1. In January 2010 an attempt was made on the life of Kurt Westergaard, when a man with an axe attacked him in his home in Arhus. Prior to that, the cartoons were reprinted by all the major Danish newspapers in February 2008 as an act of solidarity following the arrest of three men in connection with a conspiracy to murder Westergaard. A long interview in Der Spiegel gives an account of the traumatic personal cost of the cartoon’s aftermath for Westergaard, which he continues to understand purely in universalist terms, casting voices critical of the political gestation of the cartoons crisis as an ‘intellectual class..that spends its time drinking coffee and polishing its cultural relativism’. See ‘Muhammad cartoonist defiant after attack’, Henryk M. Broder, Der Spiegel 20 January 2010http://www.spiegel.de/international/europe/0,1518,672716,00.html.
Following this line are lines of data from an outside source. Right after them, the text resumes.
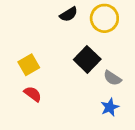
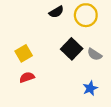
gray semicircle: (112, 78) -> (95, 54), moved
red semicircle: (33, 94) -> (27, 77), turned -56

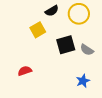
black square: (72, 49) -> (66, 45), turned 30
yellow square: (24, 53) -> (38, 30), moved

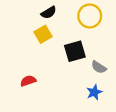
black semicircle: (52, 11) -> (49, 13), moved
gray semicircle: (87, 50) -> (99, 67), moved

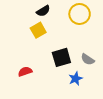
black square: (75, 51) -> (61, 57), moved
blue star: (94, 92) -> (76, 79), moved

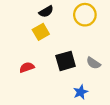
red semicircle: (25, 72) -> (27, 67), moved
blue star: (76, 79) -> (81, 92), moved

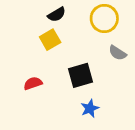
gray semicircle: (93, 63) -> (118, 53), moved
blue star: (81, 92) -> (90, 108), moved

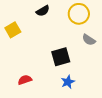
yellow square: (50, 40) -> (13, 30), moved
red semicircle: (33, 83) -> (25, 80), moved

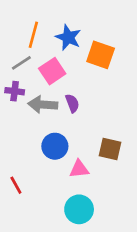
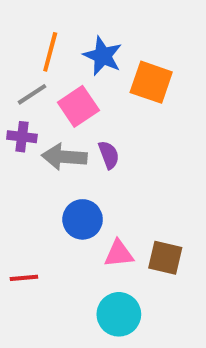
brown square: (110, 149) -> (165, 258), moved
red line: (16, 185) -> (24, 278), turned -66

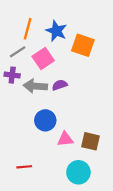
purple semicircle: (109, 155) -> (60, 85), turned -88
red line: (24, 278) -> (24, 167), moved
cyan circle: (119, 314) -> (78, 172), moved

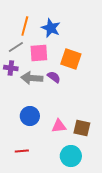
orange square: (83, 45) -> (71, 59), moved
pink square: (43, 58) -> (39, 53), turned 30
purple semicircle: (60, 85) -> (54, 77), turned 56
blue circle: (45, 120) -> (30, 116), moved

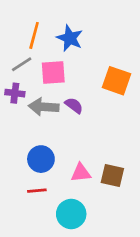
orange square: (71, 59) -> (117, 81), moved
red line: (22, 151) -> (37, 191), moved
cyan circle: (71, 156) -> (71, 214), moved

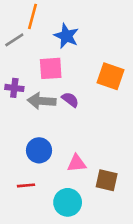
orange line: (34, 35) -> (32, 16), moved
gray line: (22, 64) -> (14, 40), moved
brown square: (112, 176) -> (107, 180), moved
red line: (37, 191) -> (26, 185), moved

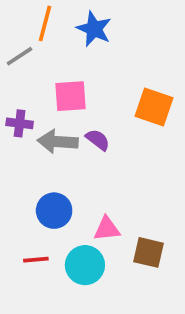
blue star: (66, 36) -> (94, 29), moved
cyan circle: (68, 202) -> (85, 265), moved

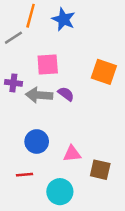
cyan circle: (85, 265) -> (60, 192), moved

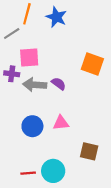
pink square: (48, 65) -> (29, 57), moved
pink triangle: (72, 154) -> (61, 123), moved
red line: (24, 175) -> (28, 173), moved

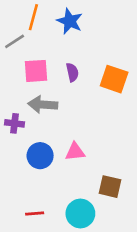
purple cross: (12, 74) -> (15, 123), moved
purple semicircle: (59, 84) -> (72, 72), moved, turned 40
cyan circle: (53, 171) -> (80, 213), moved

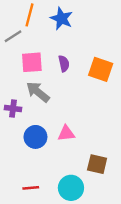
gray arrow: (43, 105) -> (38, 92), turned 35

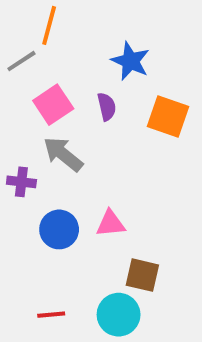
blue star: (62, 19) -> (130, 61), moved
pink square: (32, 62) -> (53, 105), turned -30
brown square: (97, 164) -> (142, 275), moved

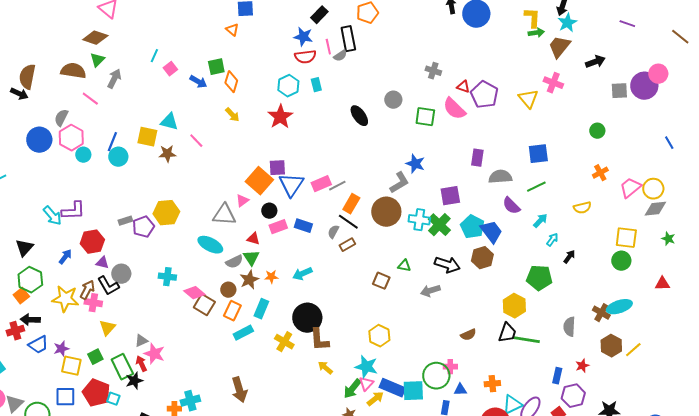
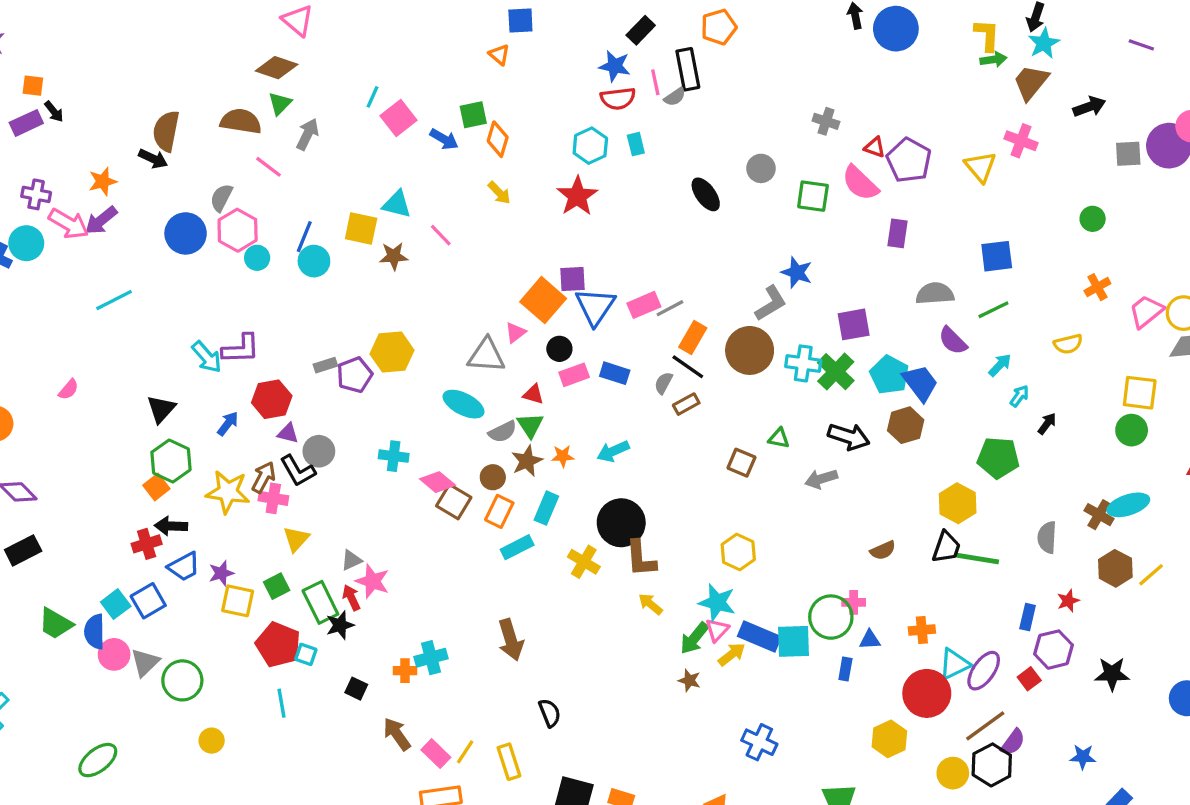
pink square: (170, 69) -> (399, 118), size x1.5
purple rectangle: (477, 158) -> (898, 233), moved
blue square: (65, 397) -> (148, 601), moved, turned -30

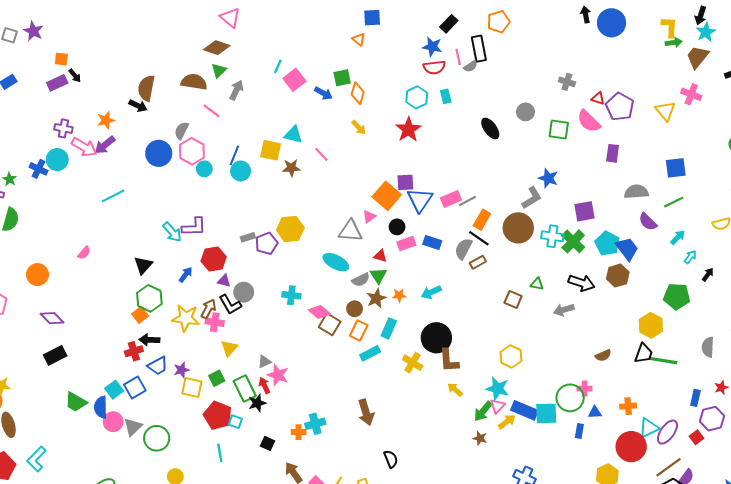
gray semicircle: (663, 383) -> (463, 249), size x1.5

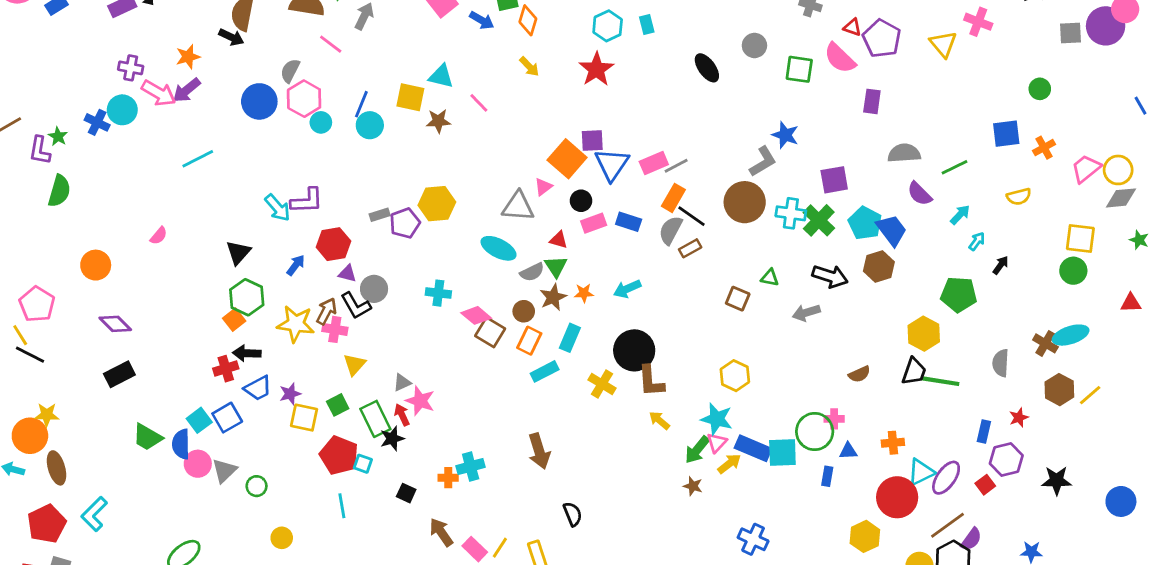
blue square: (676, 168) -> (1006, 134), moved
orange rectangle: (482, 220) -> (673, 198), moved
green circle: (157, 438) -> (257, 486), size x0.6

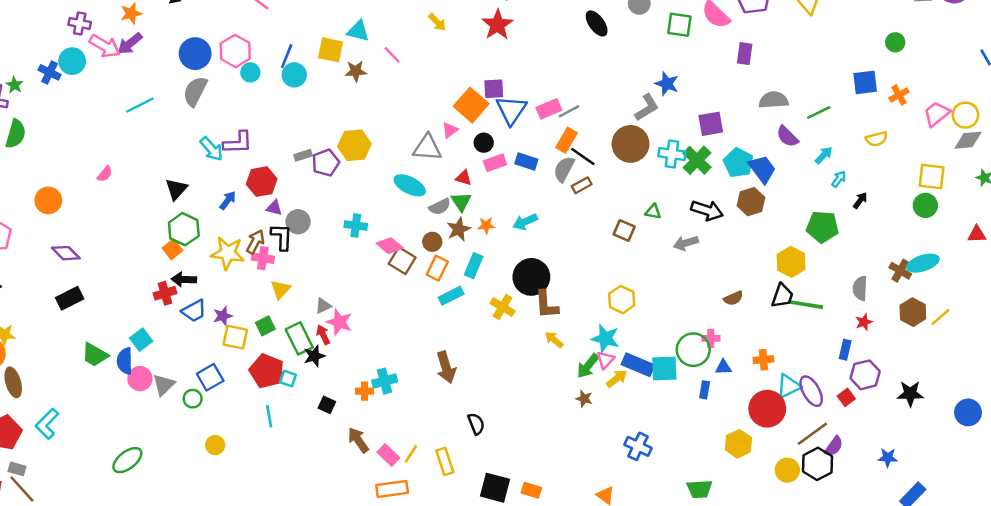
gray semicircle: (290, 71) -> (195, 91), moved, size x1.4
black L-shape: (356, 306) -> (282, 237), turned -148
blue square: (227, 418) -> (210, 377), moved
red star: (1019, 418) -> (864, 322), moved
purple ellipse: (946, 478) -> (811, 391), turned -64

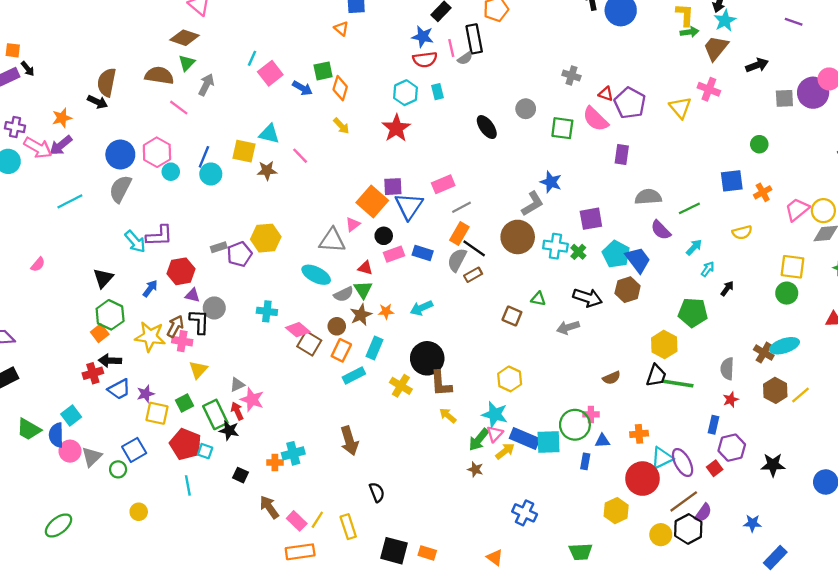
pink rectangle: (549, 109) -> (443, 184), moved
green cross: (697, 160) -> (578, 252), size x0.6
black star: (314, 356) -> (229, 430), turned 30

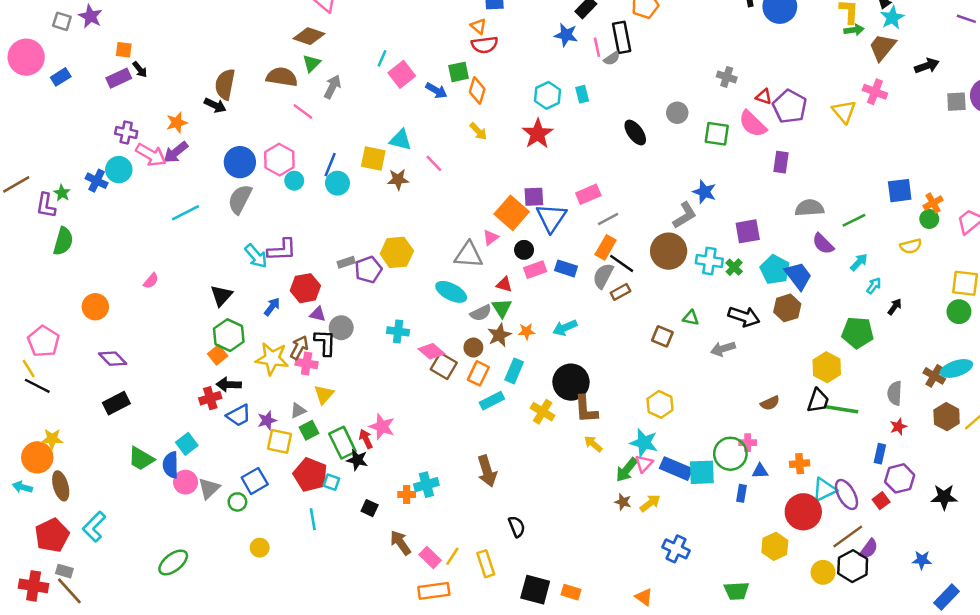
red semicircle: (425, 59) -> (485, 45), moved
green circle: (759, 144) -> (929, 219), moved
gray triangle: (237, 385) -> (298, 410), moved
yellow arrow: (505, 451) -> (650, 503), moved

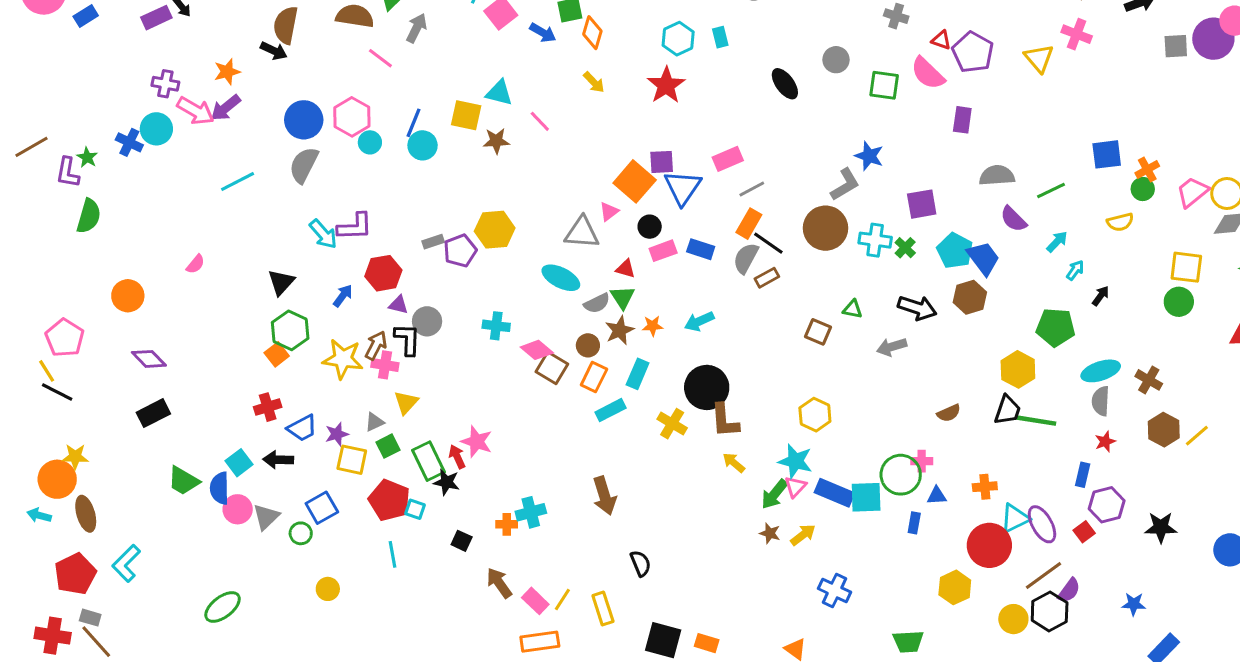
cyan ellipse: (956, 368) -> (1101, 371), moved
black arrow: (229, 385) -> (278, 460), moved

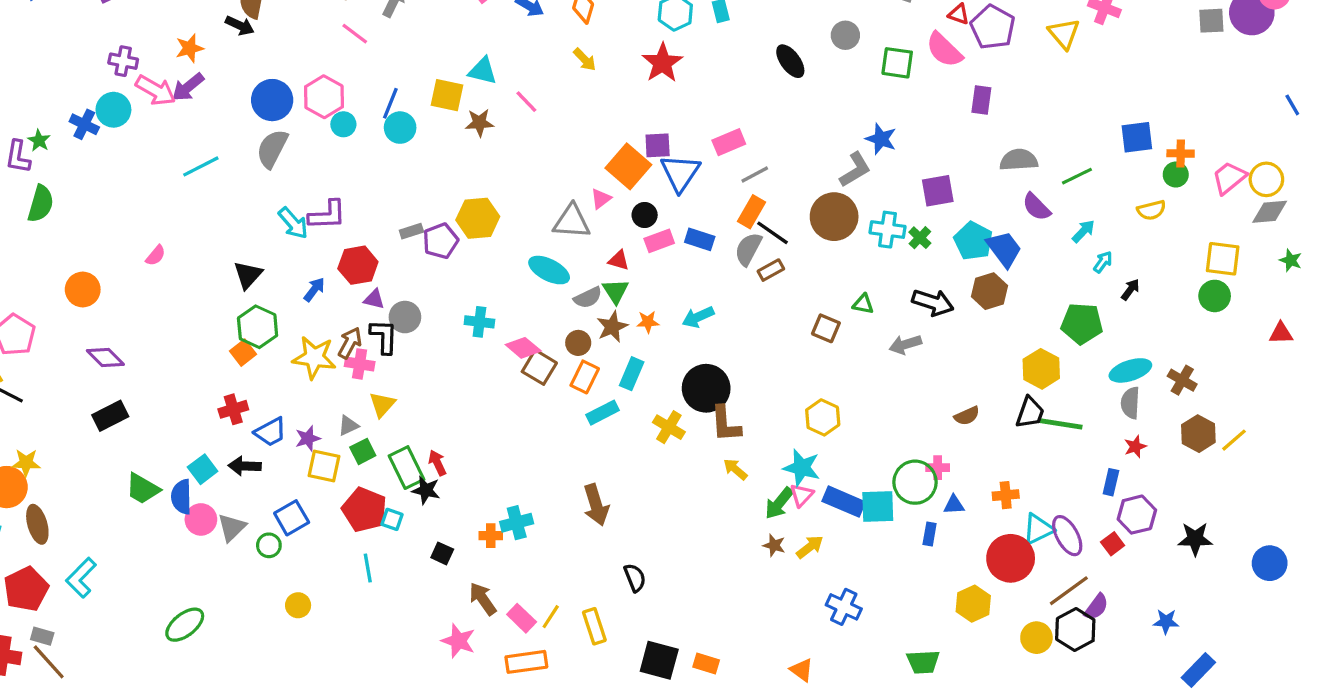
orange cross: (1147, 169) -> (1181, 153), turned 30
pink star: (477, 442) -> (458, 641), moved

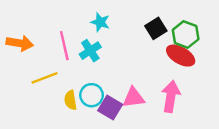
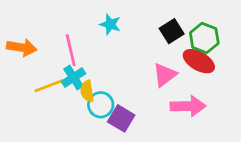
cyan cross: (90, 51) -> (73, 78), moved
pink arrow: (171, 96) -> (188, 106), turned 80
pink triangle: (134, 98) -> (165, 75), moved, turned -30
yellow semicircle: (70, 100) -> (87, 91), moved

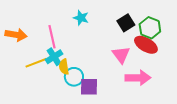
pink triangle: (165, 75) -> (121, 55), turned -30
purple square: (121, 118) -> (89, 87), turned -30

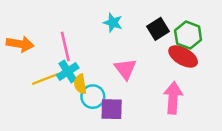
cyan star: (81, 18) -> (113, 23), moved
pink triangle: (121, 55) -> (125, 69), moved
pink arrow: (138, 78) -> (173, 98), turned -85

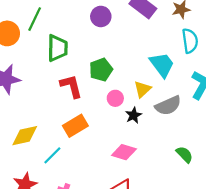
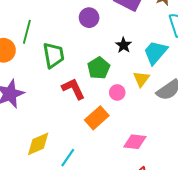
cyan trapezoid: (162, 65) -> (155, 52), turned -92
black star: (133, 115) -> (124, 45), moved
orange rectangle: (75, 126) -> (97, 118), moved

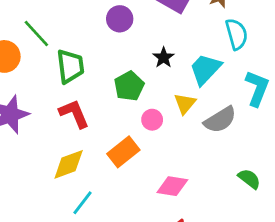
green line: (27, 32) -> (36, 34), turned -60
red L-shape: (73, 89) -> (74, 114), moved
yellow diamond: (38, 144) -> (69, 164), moved

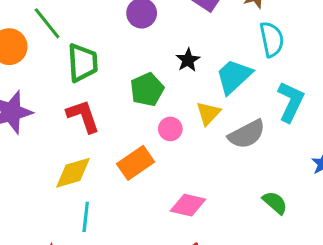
cyan line: (82, 203) -> (86, 217), turned -35

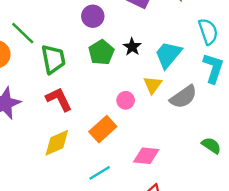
cyan semicircle: (272, 39) -> (208, 32), moved
green pentagon: (147, 89) -> (101, 52), moved
cyan line: (86, 217) -> (100, 173), moved, turned 60

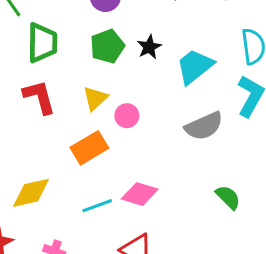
yellow triangle: (153, 85) -> (95, 98), moved
yellow diamond: (57, 143) -> (31, 193), moved
cyan line: (100, 173) -> (97, 206), moved

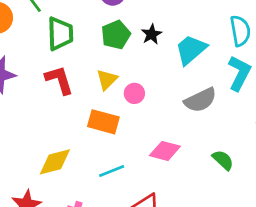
orange rectangle: (89, 148) -> (103, 122), turned 48
pink diamond: (140, 194) -> (165, 151), moved

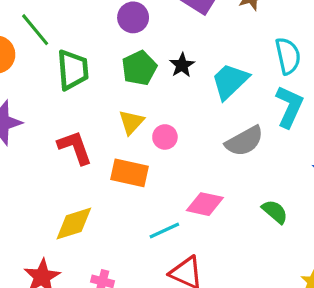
red L-shape: (59, 80) -> (75, 147), moved
cyan line: (112, 171) -> (164, 231), moved

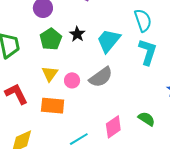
gray semicircle: (244, 141) -> (101, 77), moved
pink diamond: (205, 204) -> (113, 127), moved, turned -40

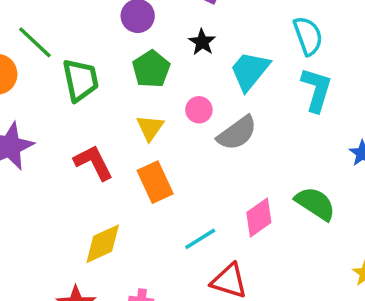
black star: (77, 34) -> (202, 42), moved
pink circle: (72, 80) -> (199, 110), moved
orange rectangle: (53, 106) -> (155, 182), turned 60
green semicircle: (147, 119) -> (315, 204), size x1.4

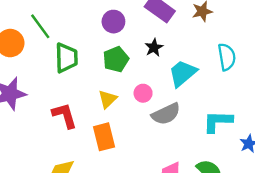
cyan L-shape: (316, 90) -> (218, 121), moved, turned -116

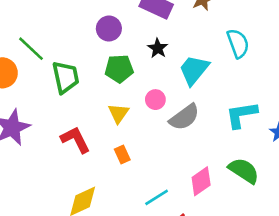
green pentagon: (116, 59) -> (119, 69), turned 30
orange rectangle: (104, 137) -> (122, 154), size x0.6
The case of the Swedish cartoonist Lars Vilks, a self-described ‘freedom of speech activist’, has also come to be intertwined with the narrative after he published cartoons of a dog with the head of Muhammed in the regional newspaper Nerikes Allehanda in 2007, also as protest at what he saw as self-censorship. ‘Brothers jailed for Vilks arson attack’, The Local, 15 July 2010. http://www.thelocal.se/27806/20100715/

2. In an interview with Index on Censorship concerning her book The Cartoons that Shook the World (2009), Jytte Klausen points out to the difficulties involved in relating violent deaths to the cartoons outside of their instrumentalisation in pre-existing local and regional conflicts. www.eurozine.com/articles/2010-01-25-klausen-en.html

 

2 Responses

  1. David Cribbin

    July 24, 2011 12:12 am

    It should be remembered that – freedom of speech is not only the freedom to say as you please, but the freedom to have what you say contested, and where it does not accord with reason, refuted, and where it does not accord with sense, ridiculed.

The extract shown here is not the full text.